Problem
I need to extract all URLs from a source file such as an email, a web page or just text files. In this tip I will present a SQL Server stored procedure you can use to extract all URLs from a file.
Solution
The solution involves creating a T-SQL stored procedure in the SQL Server master database, called dbo.usp_extract_links, that accepts a single file name with the full path parameter and lists the URL links that exists in it.
Here is the stored procedure logic:
- The procedure creates a global temporary table that will store the input file contents.
- The procedure executes a dynamic T-SQL BULK INSERT statement that populates a global temporary table.
- The procedure opens a cursor that loops over the lines of the global temporary table.
- The procedure scans each line for a URL link (a href= tag value).
- If such value exists, it is stored in a table variable. If not, the procedure advances the cursor to the next loop iteration.
- When the loop ends, the table variable holds the URL link values.
- The global table is dropped and the cursor is deallocated.
- The table variable contents are displayed as output.
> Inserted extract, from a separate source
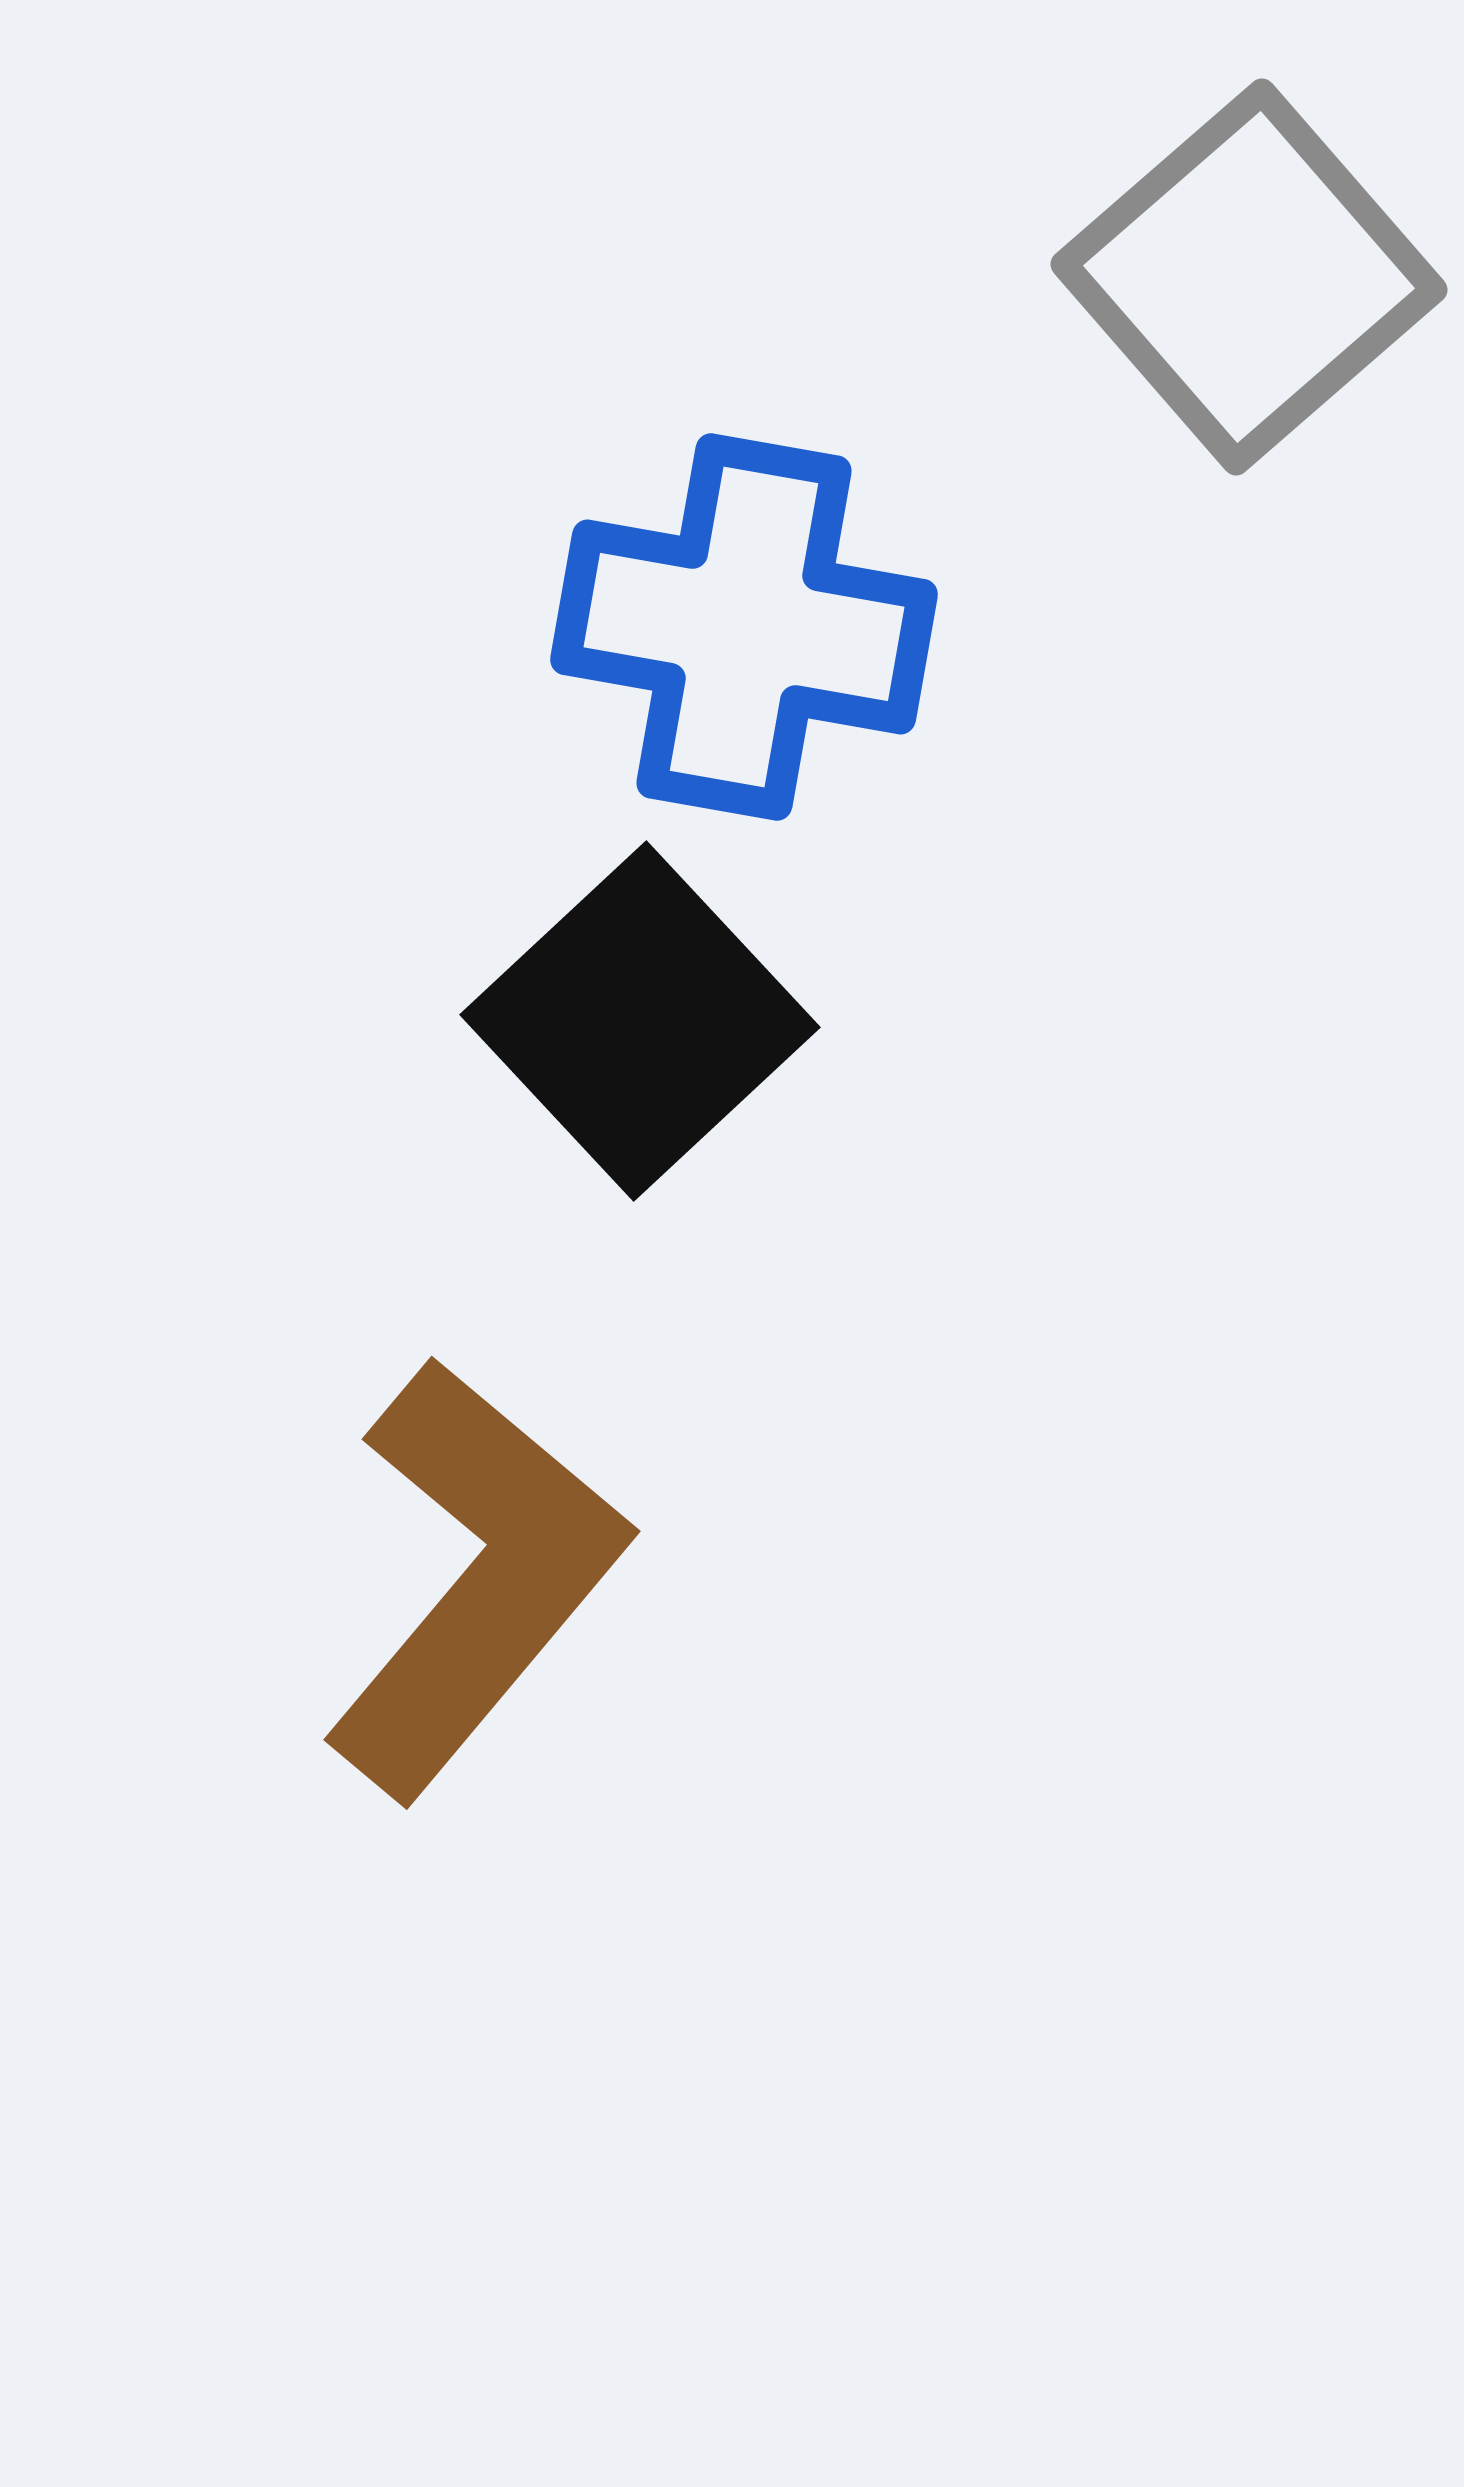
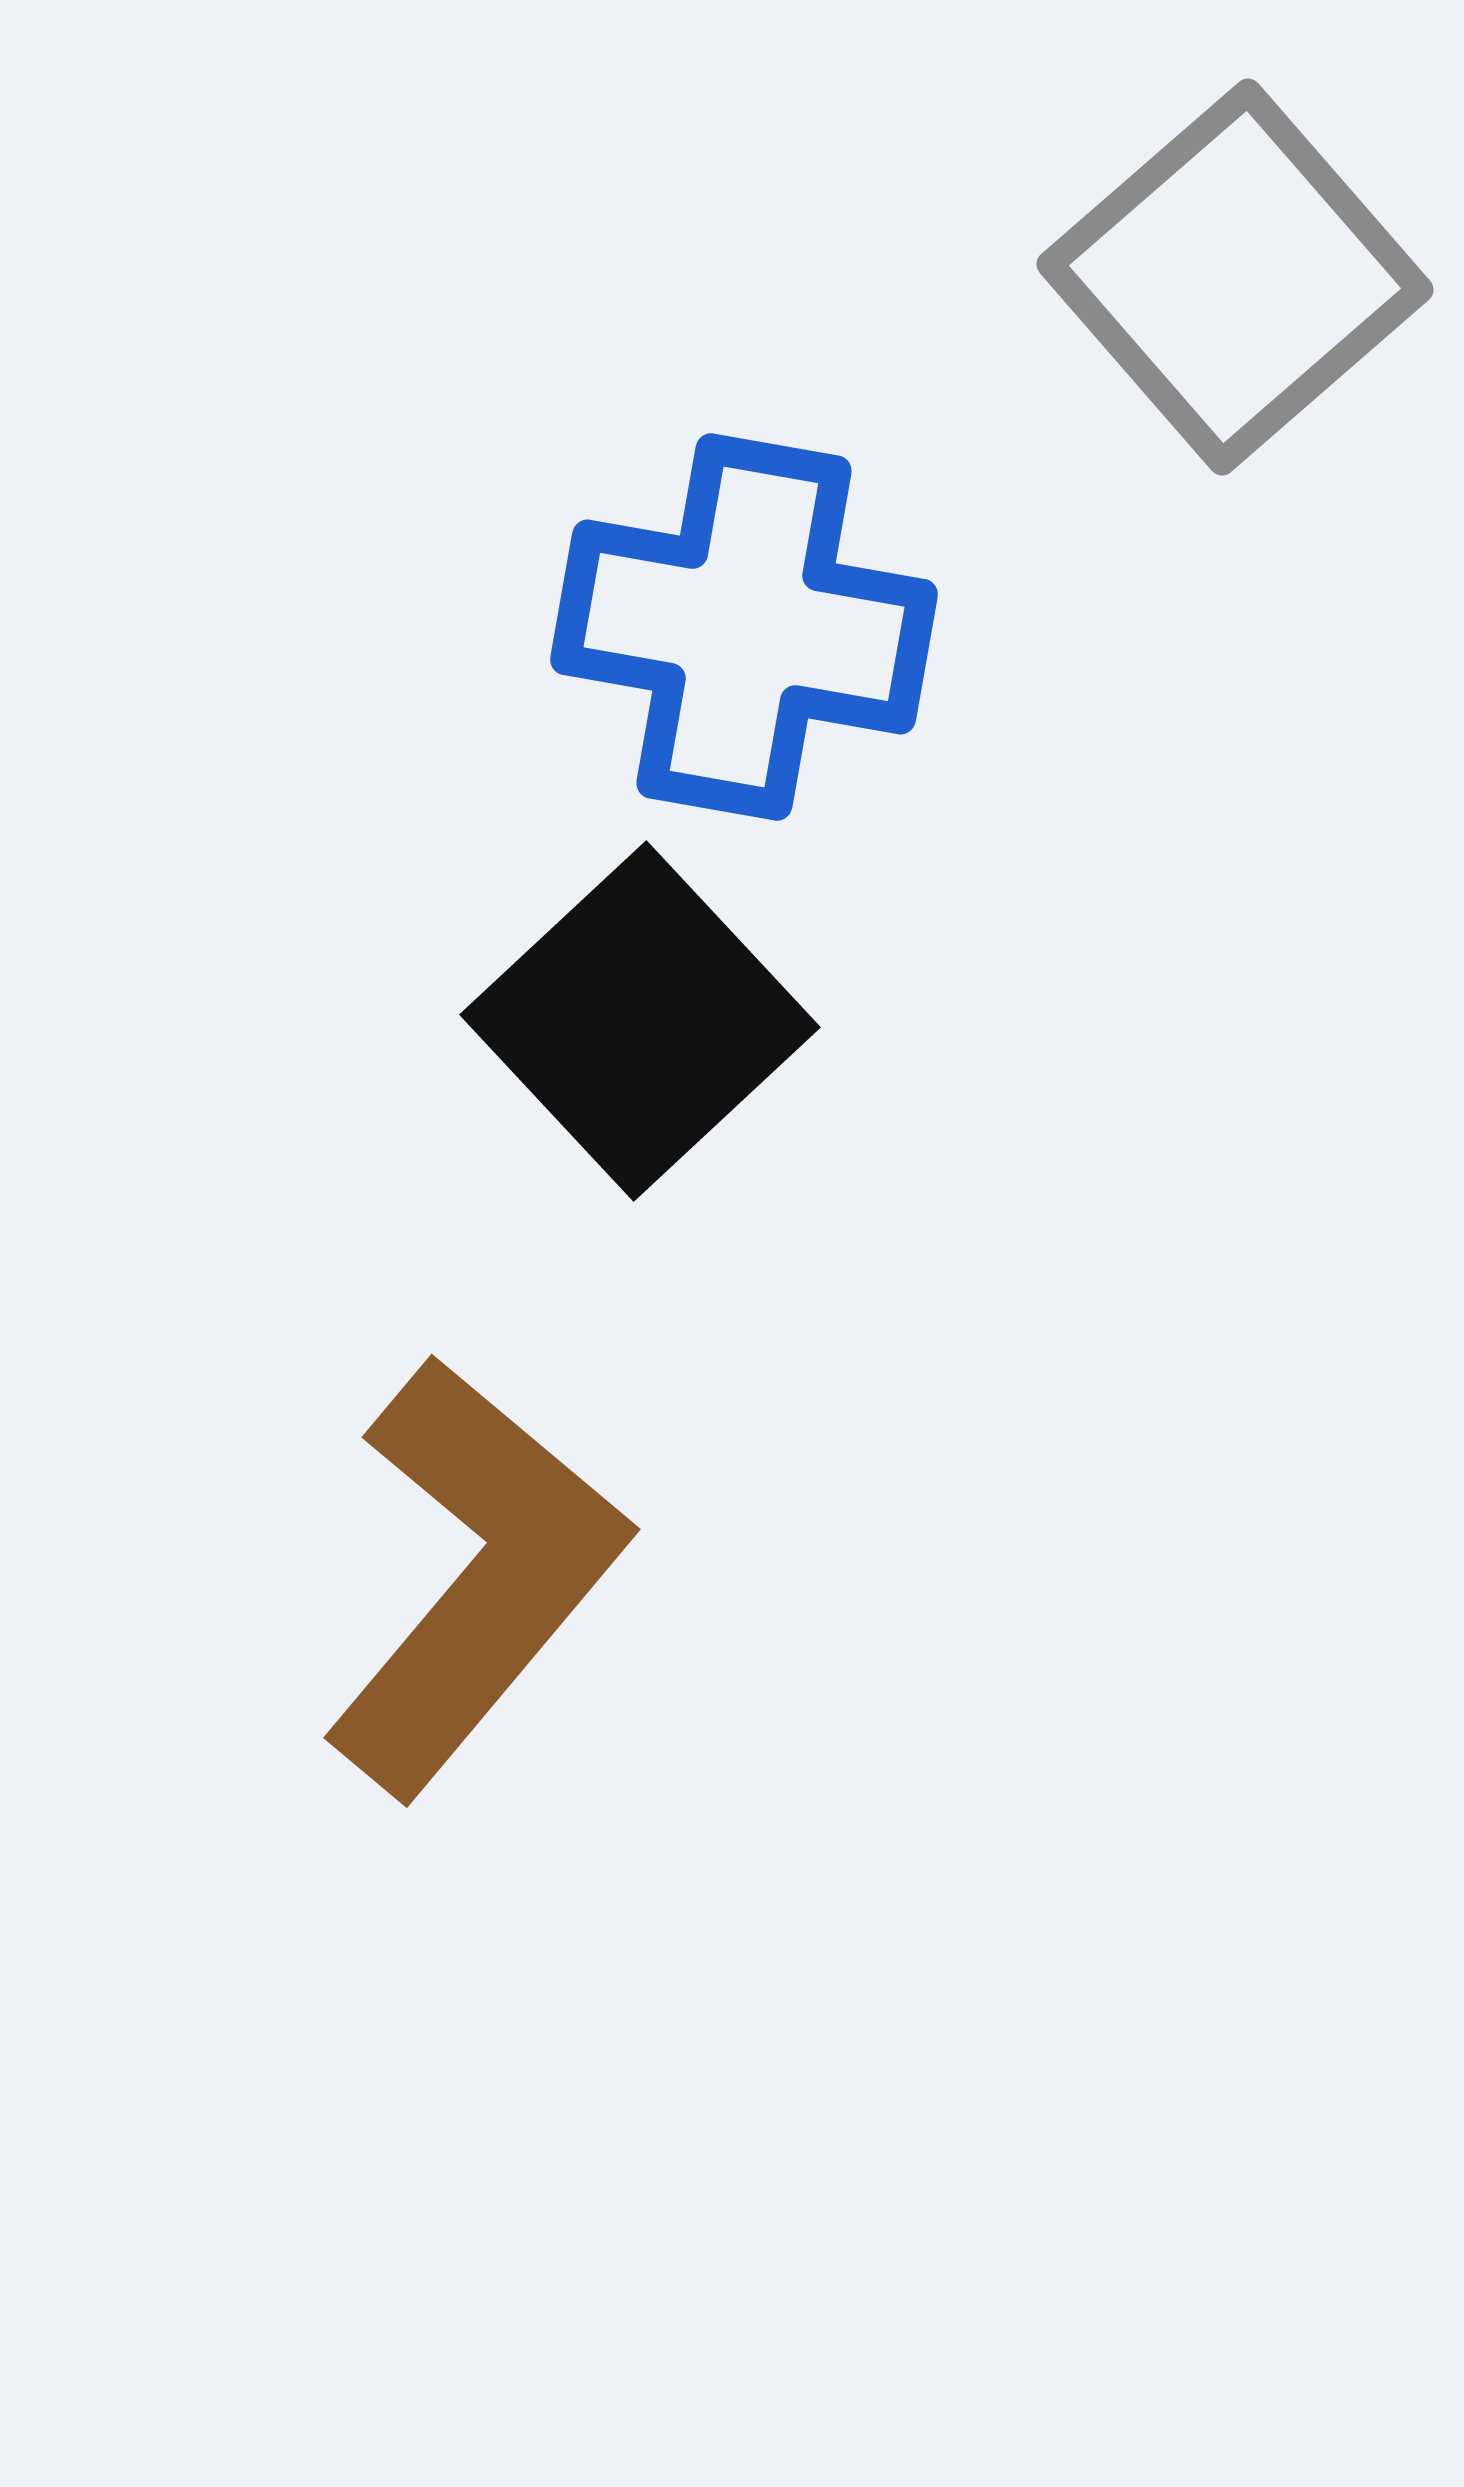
gray square: moved 14 px left
brown L-shape: moved 2 px up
SQL Server Stored Procedure to Extract URL from Source File
-- ====================================================================================
-- Author:Eli Leiba
-- Create date: 2020-10-08
-- Description:extracts the URL Links from a source web (html) file
-- Result is the URL list
-- ====================================================================================
CREATE PROCEDURE dbo.usp_extract_links (@htmfile nvarchar(3000))
AS
BEGIN
DECLARE @bulkinstsql varchar (1000), @currline nvarchar(3000), @res nvarchar(2000), @link nvarchar(1000)
DECLARE @P1 int, @P2 int
DECLARE @RESTABLE TABLE (id INT identity, URLlink nvarchar(1000))
CREATE TABLE ##htmlTable (detline nvarchar(3000))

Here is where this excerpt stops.